Monday, July 23, 2012

When friends don't get it.

On Saturday I spent the day with my friend K.  K is 6.5 months pregnant.  You may recall that she was the one who "accidentally" got pregnant.  I posted about her pregnancy here.  I know that things have been tough for her.  Things are not exactly perfect between her and her partner (he hasn't told his parents that they're going to grandparents yet!) and she has struggled in the past with depression.  While we were lining up at Sep.hora, she looked at me and said, "You know what?  I hate being pregnant.  I really hate the way I feel. Ugh."
Really?
You're telling ME of all people that you hate being pregnant?
Seriously?  



Courtesy of Google Images 
I've listened to her endless comments about being pregnant and the baby moving.  
I've gone into maternity stores, buying maternity clothes, buying baby clothes....
I've endeavoured to be a good, supportive friend.  
I've set aside the fact that it hurts me to be doing all of these things.  
I've set aside my pain because I know that she needs me.  
But to complain about being pregnant to your friend who is suffering from infertility is just plain narcissistic and ignorant.  
I looked at her and said, "I know you hate being pregnant, but I would do anything to be in your shoes."  


I think she realized what she said at that point and just shut her mouth.  A few long minutes passed and she said, "I am incredibly grateful to be pregnant.  Don't get me wrong.  I was just a friend speaking to a friend about how she felt."  
I acknowledged her feelings.  But I don't recall her acknowledging mine.
I wish she would just try to put herself in my shoes.  
She has no clue how much infertility hurts.  
How it has the ability to steal your light, your happiness.  
But I don't think she ever will.  


I don't think she has a clue about how I feel.  
About how much it hurts.       

Thursday, July 19, 2012

Over Before It Got Started?

Sweets thinks I'm a pessimist. Perhaps I am. I think this cycle maybe already be over. Now before you scoff let me tell you what just happened.

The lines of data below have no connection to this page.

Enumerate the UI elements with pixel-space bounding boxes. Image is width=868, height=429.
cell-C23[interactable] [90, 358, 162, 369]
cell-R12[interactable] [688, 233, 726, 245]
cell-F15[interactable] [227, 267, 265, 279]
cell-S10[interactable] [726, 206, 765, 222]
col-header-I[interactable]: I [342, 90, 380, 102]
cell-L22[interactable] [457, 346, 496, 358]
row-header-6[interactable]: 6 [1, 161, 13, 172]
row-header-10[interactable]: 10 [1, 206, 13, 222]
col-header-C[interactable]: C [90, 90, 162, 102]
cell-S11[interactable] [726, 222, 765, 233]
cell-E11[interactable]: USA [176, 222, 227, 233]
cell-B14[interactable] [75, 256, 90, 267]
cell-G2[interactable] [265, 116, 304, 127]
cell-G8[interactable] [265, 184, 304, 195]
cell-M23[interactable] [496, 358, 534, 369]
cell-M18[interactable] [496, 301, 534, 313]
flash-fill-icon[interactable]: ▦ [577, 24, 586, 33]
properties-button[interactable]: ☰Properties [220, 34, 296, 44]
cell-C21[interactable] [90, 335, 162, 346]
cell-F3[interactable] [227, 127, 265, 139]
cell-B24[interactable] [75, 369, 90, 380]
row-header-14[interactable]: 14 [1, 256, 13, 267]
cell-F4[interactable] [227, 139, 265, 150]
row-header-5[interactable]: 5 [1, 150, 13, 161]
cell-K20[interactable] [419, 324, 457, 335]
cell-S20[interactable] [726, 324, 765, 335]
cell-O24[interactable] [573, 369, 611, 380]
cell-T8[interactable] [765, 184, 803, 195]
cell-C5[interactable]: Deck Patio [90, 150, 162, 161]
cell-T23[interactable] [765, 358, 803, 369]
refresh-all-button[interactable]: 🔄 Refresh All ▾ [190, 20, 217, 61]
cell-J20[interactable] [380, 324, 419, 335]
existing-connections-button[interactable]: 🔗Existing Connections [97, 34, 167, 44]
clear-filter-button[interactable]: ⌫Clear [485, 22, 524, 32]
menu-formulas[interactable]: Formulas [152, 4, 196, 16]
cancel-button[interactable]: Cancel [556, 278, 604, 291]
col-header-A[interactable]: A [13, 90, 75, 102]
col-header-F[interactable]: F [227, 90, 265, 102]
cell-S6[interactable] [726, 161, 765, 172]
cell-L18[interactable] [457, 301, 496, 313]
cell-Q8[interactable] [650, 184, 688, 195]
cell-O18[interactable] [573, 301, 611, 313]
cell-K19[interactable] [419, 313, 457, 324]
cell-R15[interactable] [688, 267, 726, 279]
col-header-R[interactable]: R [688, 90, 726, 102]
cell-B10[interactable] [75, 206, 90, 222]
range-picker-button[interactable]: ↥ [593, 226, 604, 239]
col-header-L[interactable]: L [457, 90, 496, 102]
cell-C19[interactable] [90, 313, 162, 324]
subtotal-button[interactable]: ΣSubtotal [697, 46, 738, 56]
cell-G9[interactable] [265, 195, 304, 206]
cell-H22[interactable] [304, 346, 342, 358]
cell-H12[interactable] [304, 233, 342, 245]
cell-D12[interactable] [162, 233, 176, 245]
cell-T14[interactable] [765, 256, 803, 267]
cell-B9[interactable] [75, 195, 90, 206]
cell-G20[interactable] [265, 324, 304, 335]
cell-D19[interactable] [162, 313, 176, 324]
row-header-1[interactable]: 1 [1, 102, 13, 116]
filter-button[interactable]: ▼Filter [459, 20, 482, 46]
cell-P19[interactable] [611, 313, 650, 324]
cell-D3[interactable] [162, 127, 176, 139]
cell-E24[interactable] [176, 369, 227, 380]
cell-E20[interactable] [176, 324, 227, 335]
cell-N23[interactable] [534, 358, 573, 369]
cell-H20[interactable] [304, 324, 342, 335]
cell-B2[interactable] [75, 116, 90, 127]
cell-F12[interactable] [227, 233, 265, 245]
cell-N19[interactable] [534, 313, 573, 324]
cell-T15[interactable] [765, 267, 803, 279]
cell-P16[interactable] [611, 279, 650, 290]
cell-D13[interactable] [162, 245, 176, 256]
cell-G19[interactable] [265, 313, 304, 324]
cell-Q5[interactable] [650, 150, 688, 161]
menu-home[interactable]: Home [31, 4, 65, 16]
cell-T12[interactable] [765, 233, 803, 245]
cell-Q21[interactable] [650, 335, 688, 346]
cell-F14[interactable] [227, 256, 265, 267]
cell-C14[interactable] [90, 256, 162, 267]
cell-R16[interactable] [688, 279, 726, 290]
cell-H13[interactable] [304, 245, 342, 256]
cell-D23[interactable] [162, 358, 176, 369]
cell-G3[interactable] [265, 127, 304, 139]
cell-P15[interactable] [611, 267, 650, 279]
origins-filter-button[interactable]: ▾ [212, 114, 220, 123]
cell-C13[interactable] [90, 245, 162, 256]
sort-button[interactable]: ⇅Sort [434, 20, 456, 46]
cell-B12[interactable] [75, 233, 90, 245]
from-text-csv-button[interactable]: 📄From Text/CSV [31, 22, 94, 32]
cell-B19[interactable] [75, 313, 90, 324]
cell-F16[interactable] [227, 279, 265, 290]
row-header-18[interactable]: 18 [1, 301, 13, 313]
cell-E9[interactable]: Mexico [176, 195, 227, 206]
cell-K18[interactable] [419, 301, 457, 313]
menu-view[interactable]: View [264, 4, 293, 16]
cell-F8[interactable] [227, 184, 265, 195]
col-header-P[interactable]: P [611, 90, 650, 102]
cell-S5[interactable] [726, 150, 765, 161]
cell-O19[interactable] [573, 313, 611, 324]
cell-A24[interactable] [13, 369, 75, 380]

Having just woken up from a nice nap with my kitties, I jumped from the couch and went upstairs to insert my Endometrin. I noticed some blood on the applicator. No big deal. Spotting is to be expected after all that messing about down there. I proceeded downstairs, washed some of the fresh blueberries we just purchased and sat down to read my email. Suddenly, I started cramping. And then the cramps got more and more intense. These were cramps like I've never experienced before. My heart pounded. My skin became drenched in sweat. I couldn't catch my breath. I was writhing on the floor in pain. To cool myself down I literally crawled into shower with my clothes on. I was too hot, in too much pain, to bother to disrobe.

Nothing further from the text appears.